Baca Juga:Kebakaran Tangki Terminal Pertamina Palopo, 2 Pekerja Terluka
Menurut keterangan keluarga korban, Yuni Arief, kejadian bermula saat keponakannya datang ke pesantren tersebut memenuhi undangan sebagai qori.
Usai berwudu bersama kakak dan adiknya untuk menunaikan salat Isya, MKH hendak menyimpan Alqur'an. Di saat bersamaan, ia melihat Prof SA sedang duduk.
Dengan sopan, ia bermaksud mengulurkan tangan untuk bersalaman. Namun, bukan sambutan yang didapat, melainkan tamparan keras di wajah.
"Ponakan saya itu bukan santri di situ, dia hanya datang karena diundang jadi qori. Tiba-tiba direktur pesantren itu melakukan tindak kekerasan tanpa sebab," kata Yuni, Senin, 15 September 2025.
Tamparan tersebut membuat penglihatan MKH gelap, telinganya berdengung, dan tubuhnya sempat sempoyongan.

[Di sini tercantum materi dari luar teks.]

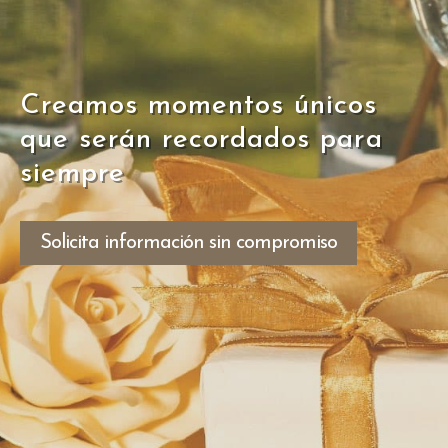
Creamos momentos únicos
que serán recordados para
siempre
Solicita información sin compromiso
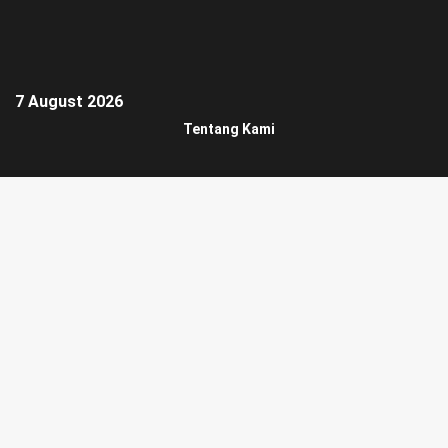
7 August 2026
Tentang Kami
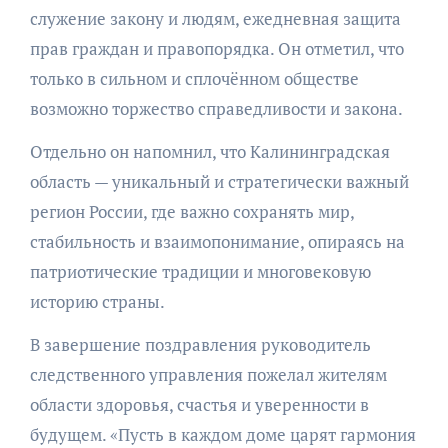
служение закону и людям, ежедневная защита
прав граждан и правопорядка. Он отметил, что
только в сильном и сплочённом обществе
возможно торжество справедливости и закона.
Отдельно он напомнил, что Калининградская
область — уникальный и стратегически важный
регион России, где важно сохранять мир,
стабильность и взаимопонимание, опираясь на
патриотические традиции и многовековую
историю страны.
В завершение поздравления руководитель
следственного управления пожелал жителям
области здоровья, счастья и уверенности в
будущем. «Пусть в каждом доме царят гармония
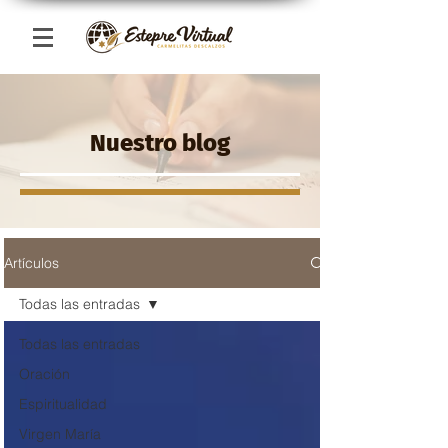
Nuestro blog
Artículos
Todas las entradas
Todas las entradas
Oración
Espiritualidad
Virgen María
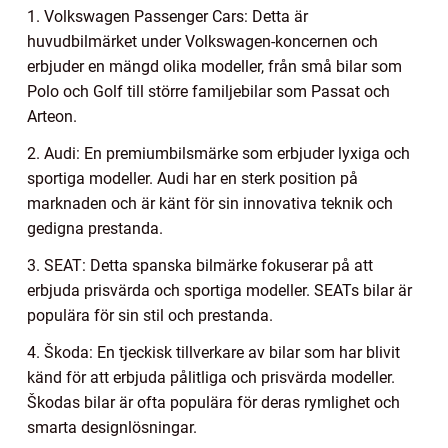
1. Volkswagen Passenger Cars: Detta är
huvudbilmärket under Volkswagen-koncernen och
erbjuder en mängd olika modeller, från små bilar som
Polo och Golf till större familjebilar som Passat och
Arteon.
2. Audi: En premiumbilsmärke som erbjuder lyxiga och
sportiga modeller. Audi har en sterk position på
marknaden och är känt för sin innovativa teknik och
gedigna prestanda.
3. SEAT: Detta spanska bilmärke fokuserar på att
erbjuda prisvärda och sportiga modeller. SEATs bilar är
populära för sin stil och prestanda.
4. Škoda: En tjeckisk tillverkare av bilar som har blivit
känd för att erbjuda pålitliga och prisvärda modeller.
Škodas bilar är ofta populära för deras rymlighet och
smarta designlösningar.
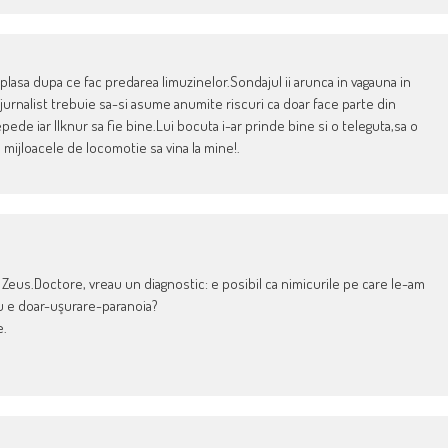
deplasa dupa ce fac predarea limuzinelor.Sondajul ii arunca in vagauna in
 jurnalist trebuie sa-si asume anumite riscuri ca doar face parte din
ede iar Ilknur sa fie bine.Lui bocuta i-ar prinde bine si o teleguta,sa o
e mijloacele de locomotie sa vina la mine!.
i Zeus.Doctore, vreau un diagnostic: e posibil ca nimicurile pe care le-am
au e doar-uşurare-paranoia?
e.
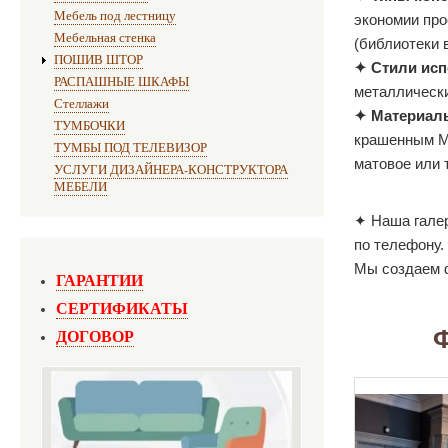
Мебель под лестницу
экономии про
Мебельная стенка
(библиотеки 
ПОШИВ ШТОР
✦ Стили исп
РАСПАШНЫЕ ШКАФЫ
металлически
Стеллажи
✦ Материалы
ТУМБОЧКИ
крашенным МД
ТУМБЫ ПОД ТЕЛЕВИЗОР
матовое или 
УСЛУГИ ДИЗАЙНЕРА-КОНСТРУКТОРА
МЕБЕЛИ
✦ Наша галер
по телефону.
Мы создаем ф
ГАРАНТИИ
СЕРТИФИКАТЫ
ДОГОВОР
Ф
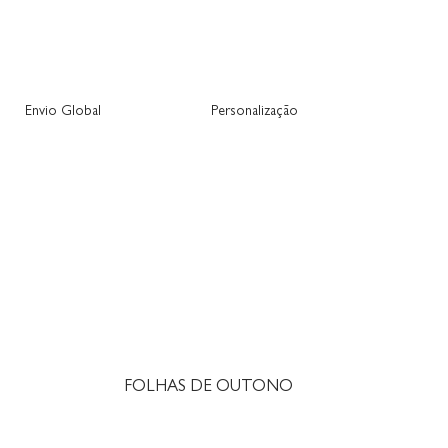
Envio Global
Personalização
FOLHAS DE OUTONO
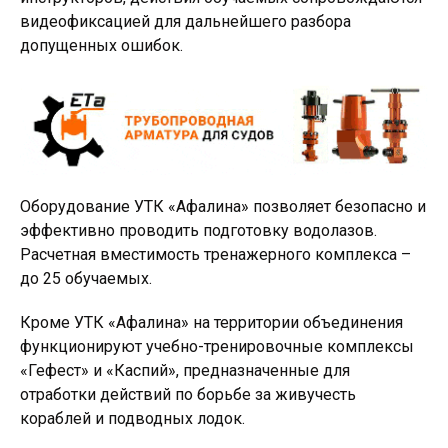
видеофиксацией для дальнейшего разбора
допущенных ошибок.
Оборудование УТК «Афалина» позволяет безопасно и
эффективно проводить подготовку водолазов.
Расчетная вместимость тренажерного комплекса –
до 25 обучаемых.
Кроме УТК «Афалина» на территории объединения
функционируют учебно-тренировочные комплексы
«Гефест» и «Каспий», предназначенные для
отработки действий по борьбе за живучесть
кораблей и подводных лодок.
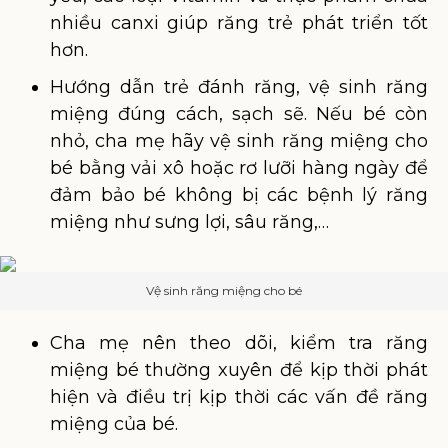
nhiều canxi giúp răng trẻ phát triển tốt
hơn.
Hướng dẫn trẻ đánh răng, vệ sinh răng
miệng đúng cách, sạch sẽ. Nếu bé còn
nhỏ, cha mẹ hãy vệ sinh răng miệng cho
bé bằng vải xô hoặc rơ lưỡi hàng ngày để
đảm bảo bé không bị các bệnh lý răng
miệng như sưng lợi, sâu răng,…
Vệ sinh răng miệng cho bé
Cha mẹ nên theo dõi, kiểm tra răng
miệng bé thường xuyên để kịp thời phát
hiện và điều trị kịp thời các vấn đề răng
miệng của bé.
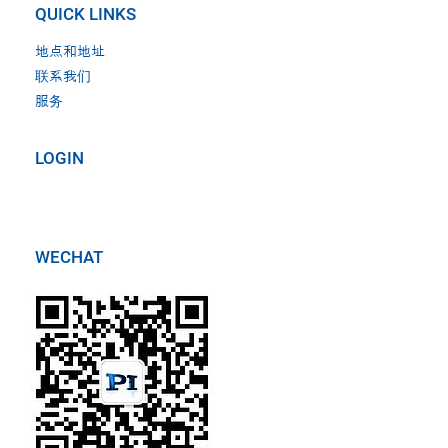
QUICK LINKS
地点和地址
联系我们
服务
LOGIN
WECHAT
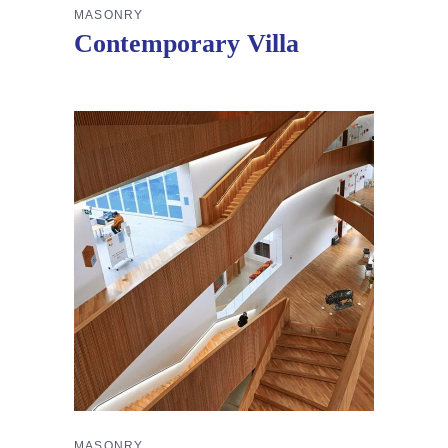
MASONRY
Contemporary Villa
MASONRY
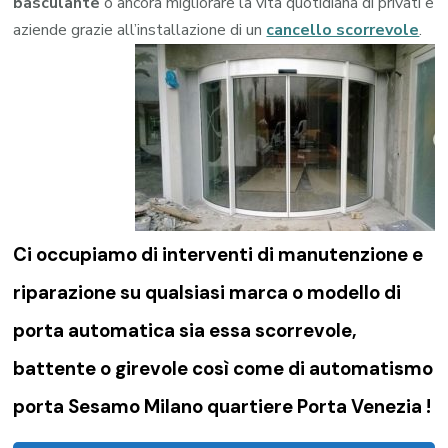
basculante
o ancora migliorare la vita quotidiana di privati e
aziende grazie all’installazione di un
cancello scorrevole
.
Ci occupiamo di
interventi di manutenzione e
riparazione su qualsiasi marca o modello di
porta automatica sia essa scorrevole,
battente o girevole così come di
automatismo
porta Sesamo Milano quartiere Porta Venezia !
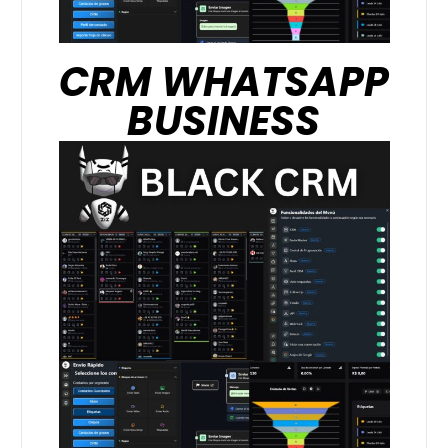
CRM WHATSAPP
BUSINESS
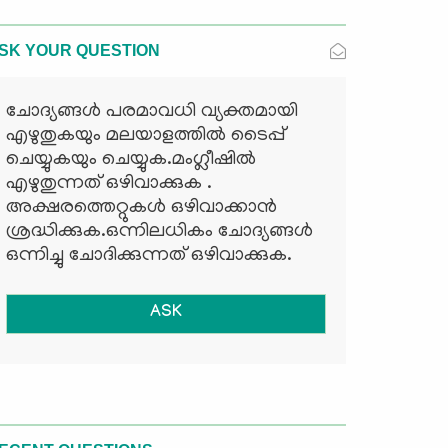
SK YOUR QUESTION
ചോദ്യങ്ങള്‍ പരമാവധി വ്യക്തമായി
എഴുതുകയും മലയാളത്തില്‍ ടൈപ്പ്
ചെയ്യുകയും ചെയ്യുക.മംഗ്ലീഷില്‍
എഴുതുന്നത് ഒഴിവാക്കുക .
അക്ഷരത്തെറ്റുകള്‍ ഒഴിവാക്കാന്‍
ശ്രദ്ധിക്കുക.ഒന്നിലധികം ചോദ്യങ്ങള്‍
ഒന്നിച്ചു ചോദിക്കുന്നത് ഒഴിവാക്കുക.
ASK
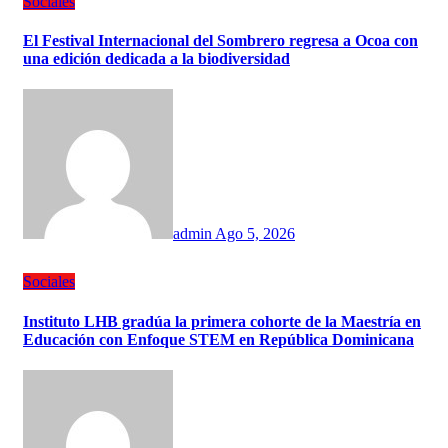
Sociales
El Festival Internacional del Sombrero regresa a Ocoa con
una edición dedicada a la biodiversidad
admin
Ago 5, 2026
Sociales
Instituto LHB gradúa la primera cohorte de la Maestría en
Educación con Enfoque STEM en República Dominicana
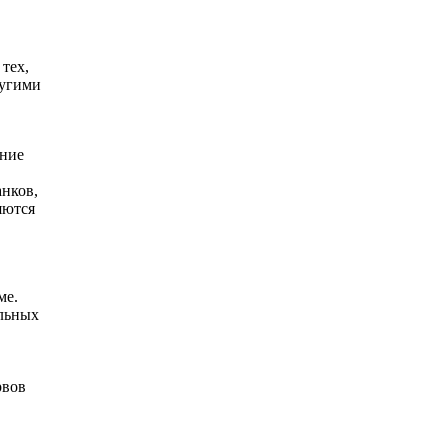
тех,
ругими
яние
анков,
яются
ме.
ельных
рвов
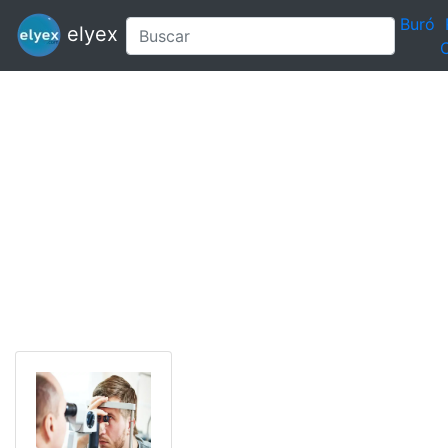
Buró
elyex
C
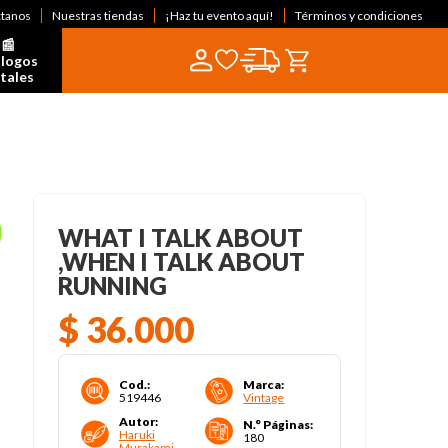
ctanos
Nuestras tiendas
¡Haz tu evento aquí!
Términos y condiciones
📰  
logos 
itales
WHAT I TALK ABOUT
,WHEN I TALK ABOUT
RUNNING
$
36
.
000
Cod.
:
Marca
:
519446
Vintage
Autor
:
N.° Páginas
:
Haruki
180
Murakami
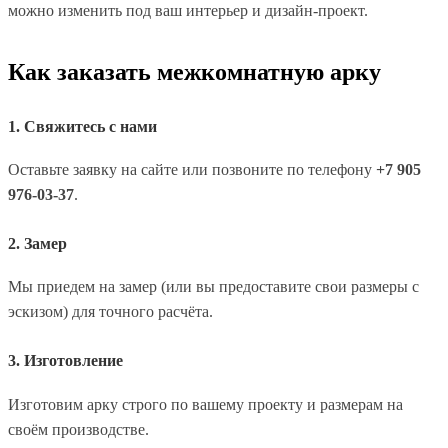
можно изменить под ваш интерьер и дизайн-проект.
Как заказать межкомнатную арку
1. Свяжитесь с нами
Оставьте заявку на сайте или позвоните по телефону
+7 905
976-03-37
.
2. Замер
Мы приедем на замер (или вы предоставите свои размеры с
эскизом) для точного расчёта.
3. Изготовление
Изготовим арку строго по вашему проекту и размерам на
своём производстве.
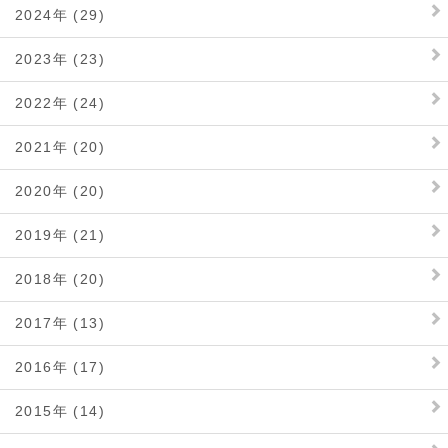
2024年 (29)
2023年 (23)
2022年 (24)
2021年 (20)
2020年 (20)
2019年 (21)
2018年 (20)
2017年 (13)
2016年 (17)
2015年 (14)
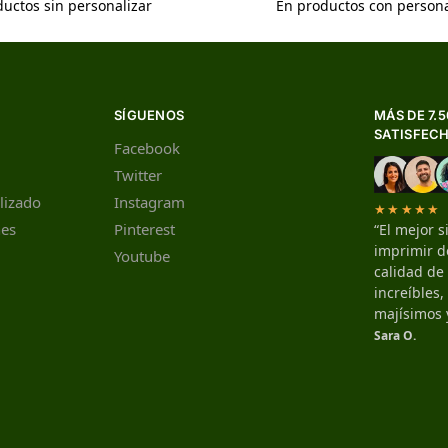
uctos sin personalizar
En productos con persona
SÍGUENOS
MÁS DE 7.
SATISFEC
Facebook
Twitter
lizado
Instagram
★★★★★
nes
Pinterest
“El mejor s
imprimir de
Youtube
calidad de
increíbles
majísimos 
Sara O.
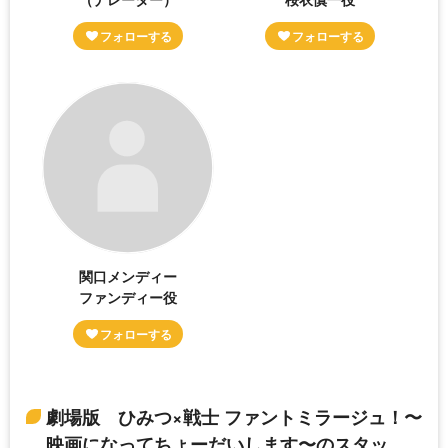
関口メンディー
ファンディー役
劇場版 ひみつ×戦士 ファントミラージュ！〜
映画になってちょーだいします〜のスタッ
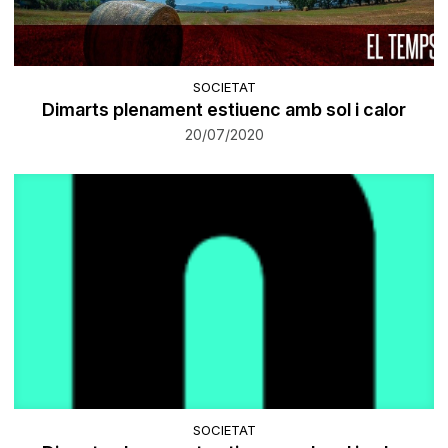
SOCIETAT
Dimarts plenament estiuenc amb sol i calor
20/07/2020
SOCIETAT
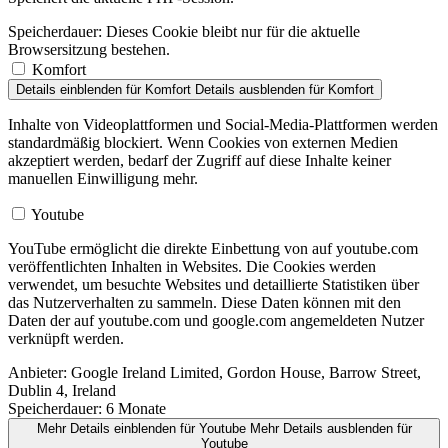
Speicherdauer:
Dieses Cookie bleibt nur für die aktuelle
Browsersitzung bestehen.
Komfort
Details einblenden
für Komfort
Details ausblenden
für Komfort
Inhalte von Videoplattformen und Social-Media-Plattformen werden
standardmäßig blockiert. Wenn Cookies von externen Medien
akzeptiert werden, bedarf der Zugriff auf diese Inhalte keiner
manuellen Einwilligung mehr.
Youtube
YouTube ermöglicht die direkte Einbettung von auf youtube.com
veröffentlichten Inhalten in Websites. Die Cookies werden
verwendet, um besuchte Websites und detaillierte Statistiken über
das Nutzerverhalten zu sammeln. Diese Daten können mit den
Daten der auf youtube.com und google.com angemeldeten Nutzer
verknüpft werden.
Anbieter:
Google Ireland Limited, Gordon House, Barrow Street,
Dublin 4, Ireland
Speicherdauer:
6 Monate
Mehr Details einblenden
für Youtube
Mehr Details ausblenden
für
Youtube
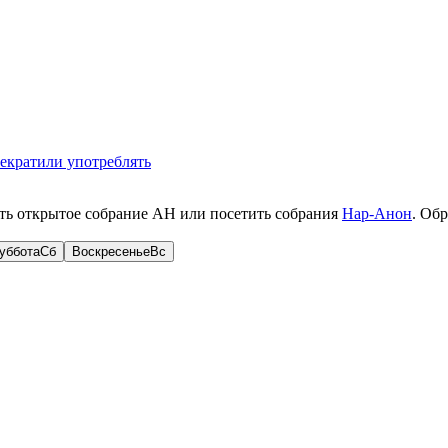
рекратили употреблять
ть открытое собрание АН или посетить собрания
Нар-Анон
. Об
уббота
Сб
Воскресенье
Вс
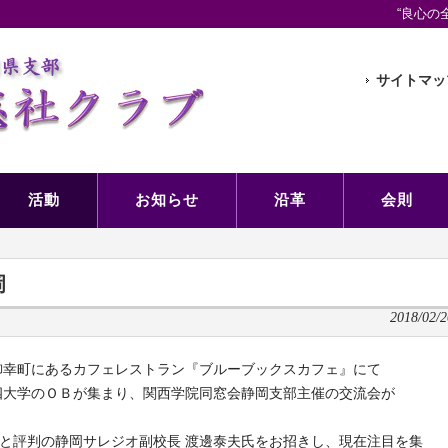
“良心の
サイトマッ
活動
お知らせ
沿革
会則
岡
2018/02/2
御幸町にあるカフェレストラン『ブルーブックスカフェ』にて
四大学のＯＢが集まり、関西学院同窓会静岡支部主催の交流会が
”と評判の静岡サレジオ副校長 渡邊泰夫氏をお招きし、現在注目を集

Baca Juga:Langgar Jam Malam di Kabupaten Sidrap, Pelajar Dimasukkan ke Pesantren
Melihat kejadian itu, adiknya yang juga berniat bersalaman malah ikut menjadi sasaran.
Akibat tamparan itu, wajah MKH mengalami luka lebam. Bagian bawah matanya membengkak sehingga harus menjalani visum di rumah sakit.
Hasil visum tersebut sudah diserahkan ke polisi sebagai bagian dari laporan resmi pada Sabtu, 13 September 2025.
"Kalau dipukul di badan mungkin tidak masalah, tapi ini di wajah. Matanya sampai bengkak, bawah matanya lebam," ujarnya.
Selain luka fisik, dampak psikologis juga dialami korban. Dikenal sebagai qori muda yang sering tampil di berbagai pengajian, kini MKh menolak untuk kembali mengaji karena ketakutan.
"Ponakan saya sekarang trauma, dia tidak mau lagi pergi mengaji. Padahal biasanya dia sangat bersemangat tampil di depan umum," tutur Yuni.
Keluarga memutuskan membawa kasus ini ke jalur hukum. Menurut Yuni, tindakan kasar yang dilakukan Prof SA bukan kali ini saja terjadi.
Beberapa santri bahkan mengaku kerap mendapat perlakuan serupa ketika sang pembina sedang marah.
"Banyak yang cerita memang sudah sering begitu. Tapi kali ini sudah keterlaluan karena menimpa anak yang datang hanya untuk mengaji," tambahnya.
Kasus ini resmi dilaporkan ke Polres Palopo pada Sabtu, 13 September 2025.
Laporan tersebut disertai dengan bukti visum serta rekaman video yang sempat beredar luas di media sosial.
Hingga kini, pihak kepolisian masih mendalami kasus tersebut. Keluarga korban berharap laporan mereka tidak berhenti di meja penyelidikan.
Keluarga korban meminta proses hukum ditegakkan agar kejadian serupa tidak lagi terulang di pesantren.
"Andai dia bukan orang berpendidikan, keluarga kami bisa terima. Tapi dia tokoh agama dan guru besar," ucapnya.
Kasat Reskrim Polres Palopo, Iptu Syahrir, membenarkan laporan tersebut. Ia menyebut saat ini pihaknya tengah melakukan penyelidikan.
"Dalam lidik," katanya singkat.
Video yang beredar di media sosial tersebut mengundang reaksi warganet. Mereka mendesak kepolisian agar segera bertindak.
"Beliau belum berubah sampai sekarang. Sebaiknya pendidik seperti ini di rumahkan saja. Perlakuan kasar begini bisa berpengaruh buruk untuk perkembangan mental anak didik. Sekali lagi beliau sangat tidak layak berada dalam lingkup dunia pendidikan," tulis warganet.
"Mungkin muncul rasa jengkel terhadap kelakuan santri dan anak ini yang jadi korbannya. Pondok modern seperti itu memang sangat riskan dengan kekerasan dan pembulian. Polisi harus bertindak segera," timpal yang lainnya.